A decisão não depende apenas do peso ou do índice de massa corporal. Devem ser considerados o estado de saúde, o histórico clínico, os tratamentos anteriores, as doenças associadas, os objetivos e a relação entre benefício e risco para cada pessoa.

 

Sempre que exista indicação para esta abordagem, a recomendação deve resultar de uma avaliação médica completa e de uma decisão partilhada com o doente.

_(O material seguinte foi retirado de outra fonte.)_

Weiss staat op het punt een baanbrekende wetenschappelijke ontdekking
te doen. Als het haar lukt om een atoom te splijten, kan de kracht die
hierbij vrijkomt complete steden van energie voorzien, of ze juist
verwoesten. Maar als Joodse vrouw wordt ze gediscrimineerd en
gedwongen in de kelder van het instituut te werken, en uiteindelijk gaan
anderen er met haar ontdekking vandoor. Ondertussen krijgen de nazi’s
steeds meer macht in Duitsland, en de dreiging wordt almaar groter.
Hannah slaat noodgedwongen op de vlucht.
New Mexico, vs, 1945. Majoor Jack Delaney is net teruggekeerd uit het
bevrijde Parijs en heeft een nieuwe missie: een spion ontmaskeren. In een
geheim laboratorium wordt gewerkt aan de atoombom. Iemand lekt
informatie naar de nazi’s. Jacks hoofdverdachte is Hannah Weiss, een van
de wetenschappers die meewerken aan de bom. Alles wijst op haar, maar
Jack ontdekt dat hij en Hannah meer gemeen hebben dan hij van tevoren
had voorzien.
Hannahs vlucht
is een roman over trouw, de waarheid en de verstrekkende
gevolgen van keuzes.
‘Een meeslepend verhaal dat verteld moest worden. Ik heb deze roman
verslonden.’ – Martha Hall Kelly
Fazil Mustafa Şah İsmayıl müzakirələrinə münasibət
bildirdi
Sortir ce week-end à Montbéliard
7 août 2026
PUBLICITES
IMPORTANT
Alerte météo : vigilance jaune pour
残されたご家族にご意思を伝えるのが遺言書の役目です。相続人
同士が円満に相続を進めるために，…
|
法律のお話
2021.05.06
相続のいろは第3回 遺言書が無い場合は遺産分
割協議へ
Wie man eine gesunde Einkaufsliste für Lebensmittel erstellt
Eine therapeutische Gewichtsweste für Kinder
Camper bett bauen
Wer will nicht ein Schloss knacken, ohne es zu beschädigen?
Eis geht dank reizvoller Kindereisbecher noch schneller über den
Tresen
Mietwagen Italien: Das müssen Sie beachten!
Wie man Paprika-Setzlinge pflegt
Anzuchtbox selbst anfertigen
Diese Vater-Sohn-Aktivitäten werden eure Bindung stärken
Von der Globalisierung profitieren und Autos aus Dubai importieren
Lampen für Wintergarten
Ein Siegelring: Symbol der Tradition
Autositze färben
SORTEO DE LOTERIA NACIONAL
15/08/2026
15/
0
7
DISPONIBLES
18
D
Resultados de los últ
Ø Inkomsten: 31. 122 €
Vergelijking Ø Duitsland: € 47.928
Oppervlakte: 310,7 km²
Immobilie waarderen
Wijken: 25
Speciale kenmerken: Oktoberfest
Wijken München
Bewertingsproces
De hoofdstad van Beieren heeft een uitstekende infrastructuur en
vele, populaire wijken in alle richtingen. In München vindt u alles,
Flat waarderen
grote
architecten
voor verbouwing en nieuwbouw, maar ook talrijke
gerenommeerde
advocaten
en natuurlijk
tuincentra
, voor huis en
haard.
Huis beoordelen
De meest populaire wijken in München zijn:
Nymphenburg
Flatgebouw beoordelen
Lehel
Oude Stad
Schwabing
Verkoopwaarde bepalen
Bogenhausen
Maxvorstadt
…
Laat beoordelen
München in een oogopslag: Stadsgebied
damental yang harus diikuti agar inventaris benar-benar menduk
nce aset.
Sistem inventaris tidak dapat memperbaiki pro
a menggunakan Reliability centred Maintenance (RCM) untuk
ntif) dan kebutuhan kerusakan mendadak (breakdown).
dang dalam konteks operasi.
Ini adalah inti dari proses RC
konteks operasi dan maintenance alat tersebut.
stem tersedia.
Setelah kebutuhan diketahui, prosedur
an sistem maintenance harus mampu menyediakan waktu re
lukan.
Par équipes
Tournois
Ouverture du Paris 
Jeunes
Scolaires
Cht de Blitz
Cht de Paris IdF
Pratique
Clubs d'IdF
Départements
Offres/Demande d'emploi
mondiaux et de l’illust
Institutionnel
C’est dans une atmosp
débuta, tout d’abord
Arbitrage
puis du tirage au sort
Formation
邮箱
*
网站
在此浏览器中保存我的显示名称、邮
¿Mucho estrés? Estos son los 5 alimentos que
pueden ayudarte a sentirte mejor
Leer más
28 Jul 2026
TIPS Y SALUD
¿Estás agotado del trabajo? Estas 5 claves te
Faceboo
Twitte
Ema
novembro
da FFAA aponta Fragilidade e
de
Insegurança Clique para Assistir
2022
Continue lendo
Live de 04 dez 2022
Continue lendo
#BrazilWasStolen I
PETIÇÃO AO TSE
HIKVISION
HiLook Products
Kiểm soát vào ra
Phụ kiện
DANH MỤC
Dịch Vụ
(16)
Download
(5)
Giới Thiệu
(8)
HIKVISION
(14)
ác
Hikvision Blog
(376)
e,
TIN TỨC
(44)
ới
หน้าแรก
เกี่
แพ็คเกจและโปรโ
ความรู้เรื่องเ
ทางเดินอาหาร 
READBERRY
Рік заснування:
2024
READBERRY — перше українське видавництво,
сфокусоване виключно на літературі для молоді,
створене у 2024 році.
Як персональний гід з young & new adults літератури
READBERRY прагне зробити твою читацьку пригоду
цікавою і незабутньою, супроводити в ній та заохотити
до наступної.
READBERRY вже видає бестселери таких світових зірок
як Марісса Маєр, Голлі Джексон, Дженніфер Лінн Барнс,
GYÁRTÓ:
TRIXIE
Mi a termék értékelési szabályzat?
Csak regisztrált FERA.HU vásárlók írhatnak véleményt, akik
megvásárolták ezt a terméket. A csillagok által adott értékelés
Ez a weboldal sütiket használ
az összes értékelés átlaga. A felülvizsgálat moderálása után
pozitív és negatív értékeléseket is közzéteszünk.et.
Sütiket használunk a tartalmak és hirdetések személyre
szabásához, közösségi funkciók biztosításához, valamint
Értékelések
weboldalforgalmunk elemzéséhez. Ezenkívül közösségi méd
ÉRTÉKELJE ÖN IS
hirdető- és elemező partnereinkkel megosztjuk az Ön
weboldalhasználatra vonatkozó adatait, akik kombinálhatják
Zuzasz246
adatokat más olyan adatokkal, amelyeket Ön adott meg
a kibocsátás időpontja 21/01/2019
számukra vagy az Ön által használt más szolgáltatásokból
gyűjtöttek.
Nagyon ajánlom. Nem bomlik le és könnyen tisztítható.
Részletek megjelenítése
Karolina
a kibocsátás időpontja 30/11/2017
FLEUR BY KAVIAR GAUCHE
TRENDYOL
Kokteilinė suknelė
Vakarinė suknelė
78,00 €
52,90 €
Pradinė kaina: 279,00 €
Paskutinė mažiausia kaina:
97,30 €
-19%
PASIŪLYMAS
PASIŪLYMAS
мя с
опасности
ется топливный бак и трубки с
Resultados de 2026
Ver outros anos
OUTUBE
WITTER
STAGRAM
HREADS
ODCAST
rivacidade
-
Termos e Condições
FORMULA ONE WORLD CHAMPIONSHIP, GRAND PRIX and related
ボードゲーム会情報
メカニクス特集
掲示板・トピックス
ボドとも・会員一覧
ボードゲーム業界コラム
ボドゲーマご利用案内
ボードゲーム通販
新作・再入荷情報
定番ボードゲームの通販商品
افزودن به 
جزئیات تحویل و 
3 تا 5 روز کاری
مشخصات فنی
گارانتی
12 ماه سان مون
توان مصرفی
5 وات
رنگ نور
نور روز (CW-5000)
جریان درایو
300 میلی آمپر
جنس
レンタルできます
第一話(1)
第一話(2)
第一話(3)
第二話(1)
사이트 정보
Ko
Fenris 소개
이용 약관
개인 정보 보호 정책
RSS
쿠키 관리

A terapêutica farmacológica com agonistas do recetor GLP-1, canetas injetáveis, pode ser considerada no tratamento da obesidade e de determinadas doenças metabólicas quando existe indicação clínica e após uma avaliação médica individualizada.

 

A decisão não depende apenas do peso ou do índice de massa corporal (IMC).

 

Devem ser considerados o estado de saúde, o histórico clínico, a evolução do peso, os tratamentos anteriores, as doenças associadas, a medicação concomitante, os objetivos terapêuticos, as contraindicações e a relação entre benefício e risco para cada pessoa.

 

Sempre que exista indicação para esta abordagem, a escolha do medicamento, da dose e da duração do tratamento deve resultar de uma avaliação médica completa, com acompanhamento regular da eficácia, tolerabilidade e segurança, e de uma decisão partilhada com o doente.